When we talk about a definite integral, we're looking at a tool in calculus that helps us calculate the total accumulation of a quantity over a certain interval. This means you'll be finding the exact area under the curve of a function between two points. Consider it as stacking up tiny, invisible slices from one point to another on a graph, and efficiently summing up all these slices.

The definite integral is represented by:

• The integration symbol: \( \int \)
• The limits of integration: the lower limit \( a \) and the upper limit \( b \)
• The integrand: the function \( f(x) \) that represents what you are integrating

Together, you represent this as \( \int_{a}^{b} f(x) \, dx \). The "dx" indicates you are integrating with respect to the variable \( x \).

In our exercise, each integral part \( \int_{-2}^{0} \sqrt{x+2} \, dx \) and \( \int_{0}^{2} (\sqrt{x+2} - x) \, dx \) sums the area under their respective function curves from \(-2\) to \(0\) and from \(0\) to \(2\), respectively. Hence, the outcome is a cumulative measure of the enclosed region within these bounds.

Piecewise functions can be a bit like a piece of art made up of parts joined together. They're functions defined by multiple sub-functions, each applying to a certain interval of the main function's domain. This means that the function has different rules depending on the value of \( x \).

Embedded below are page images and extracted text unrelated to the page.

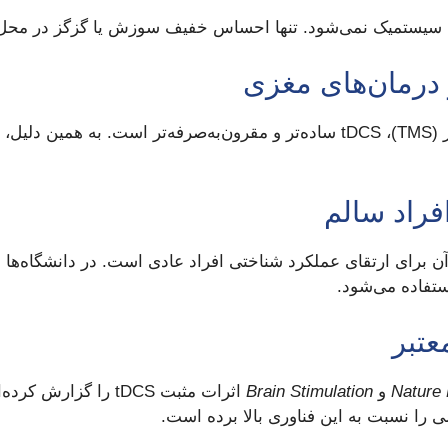
در مقایسه با نوروفیدبک یا تحریک مغناطیسی مغز (TMS)، tDCS ساده‌تر و مقرون‌ب
تفاده می‌شود.
Nature
و
Brain Stimulation
اثرات مثبت tDCS را گزارش کرده‌اند.
 را نسبت به این فناوری بالا برده است.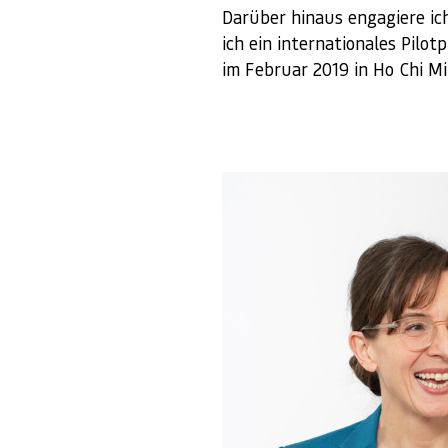
Darüber hinaus engagiere 
ich ein internationales Pilot
im Februar 2019 in Ho Chi Mi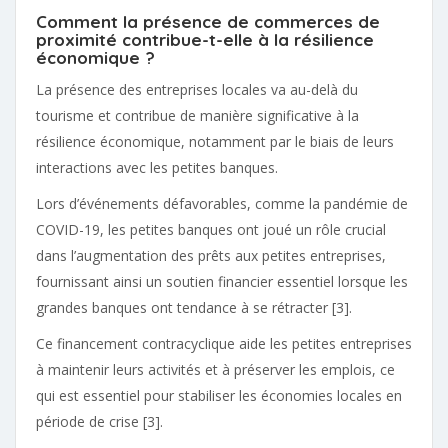
Comment la présence de commerces de
proximité contribue-t-elle à la résilience
économique ?
La présence des entreprises locales va au-delà du
tourisme et contribue de manière significative à la
résilience économique, notamment par le biais de leurs
interactions avec les petites banques.
Lors d’événements défavorables, comme la pandémie de
COVID-19, les petites banques ont joué un rôle crucial
dans l’augmentation des prêts aux petites entreprises,
fournissant ainsi un soutien financier essentiel lorsque les
grandes banques ont tendance à se rétracter [3].
Ce financement contracyclique aide les petites entreprises
à maintenir leurs activités et à préserver les emplois, ce
qui est essentiel pour stabiliser les économies locales en
période de crise [3].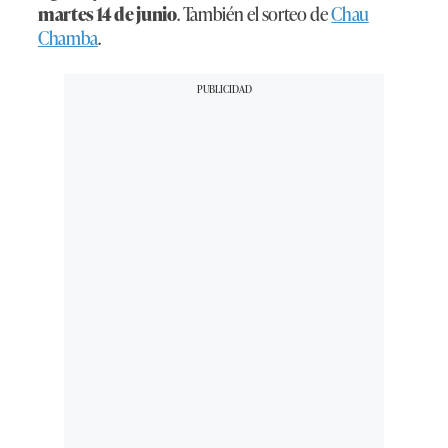
martes 14 de junio
. También el sorteo de
Chau
Chamba
.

Think of a piecewise function as a sequence of separate "pieces" of functions put together, and that's exactly what's happening in the exercise.

• For \( x \) between \(-2\) and \(0\), you use \( f(x) = \sqrt{x+2} \).
• For \( x \) between \(0\) and \(2\), you use \( f(x) = \sqrt{x+2} - x \).

This structure makes it possible to handle more complex functions that might not be expressible with just one formula. It provides the flexibility to apply different rules in different intervals, ensuring a complete integration when combining multiple functions together.

In the given problem, the piecewise nature allows the integration to reflect accurately the behavior of the total function \( g(x) \) across the whole interval.

Integral limits in calculus specify the start and end points over which you're integrating your function. These limits are crucial because they tell you exactly over which part of your function you're summing up the area. Think of it as setting boundaries for the area you're interested in measuring.

In the context of the problem:

• The integral \( \int_{-2}^{0} \sqrt{x+2} \, dx \) signifies you're considering the area from \(-2\) to \(0\).
• The integral \( \int_{0}^{2} (\sqrt{x+2} - x) \, dx \) extends that measurement from \(0\) to \(2\).

By combining these, we set our limits from \(-2\) to \(2\), bridging together the domain and allowing the integration to encompass the entire interval and the complete behavior of the function:\[\int_{-2}^{2} g(x) \, dx\]Understanding the importance of these limits helps in correctly applying them when you move from splitting pieces to their combined form. Once these limits are well-placed, they guide your integration along the path you need, ensuring precision and proper evaluation of the defined regions.